Self-Limiting Beliefs

Unfortunately, there are deep-rooted toxic beliefs surrounding money and art. Some common beliefs include artists always being broke, creative people lacking money management skills, and accepting poverty as part of an artistic vocation. These beliefs limit the potential for financial stability and success in the arts.

Who Does Our Silence Serve?

The silence surrounding money in the arts primarily serves employers. By keeping artists in the dark about their own worth and the disparities in pay, employers can maintain unfair practices and perpetuate injustice. Transparency about pay is necessary to address gender and ethnic pay gaps within the industry.

Banishing Pay Secrecy

The Fair Work Act has made changes to encourage transparency around pay.
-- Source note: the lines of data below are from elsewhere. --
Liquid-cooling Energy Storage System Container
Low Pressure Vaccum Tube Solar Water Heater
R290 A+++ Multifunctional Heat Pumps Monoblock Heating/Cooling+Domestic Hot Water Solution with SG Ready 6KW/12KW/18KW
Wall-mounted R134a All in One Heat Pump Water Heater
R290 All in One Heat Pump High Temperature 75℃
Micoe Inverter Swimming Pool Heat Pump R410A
From June 7, 2023, pay secrecy terms can no longer be included in employment contracts, and employers who do so may face penalties. This change empowers artists to discuss their earnings openly and potentially engage in collective bargaining.

Jennifer Mills – Demanding Fair Pay in the Arts

Writer, editor, and activist Jennifer Mills has been a vocal advocate for fair pay in the arts. She supports a Universal Basic Income and has written extensively about the need for fair pay in the industry. By highlighting low incomes and precarious conditions for artists, Mills aims to bring attention to the urgent need for change.

Related Facts

  • In Australia, women have to work an extra 56 days a year to earn as much as men.
  • Men of ethnic backgrounds in Australia are paid 16-20% less than Anglo males, while women of ethnic backgrounds are paid 36% less.
  • The Fair Work Act will penalize employers who include pay secrecy terms in employment contracts.

Key Takeaway

Open discussions about money in the arts are crucial for addressing pay disparities and creating a fairer industry. By breaking the silence and advocating for fair pay, artists can collectively challenge the myth of the struggling artist and demand the recognition and remuneration they deserve.


It is time to shed the shame and secrecy surrounding money in the arts. By openly discussing and addressing pay disparities, we can work towards building a more equitable industry that values and rewards the contributions of artists. It is essential to have these conversations to create lasting change and ensure that everyone in the arts is fairly compensated for their work.

Denk Liu
Denk Liu
Denk Liu is an honest person who always tells it like it is. He's also very objective, seeing the situation for what it is and not getting wrapped up in emotion. He's a regular guy - witty and smart but not pretentious. He loves playing video games and watching action movies in his free time.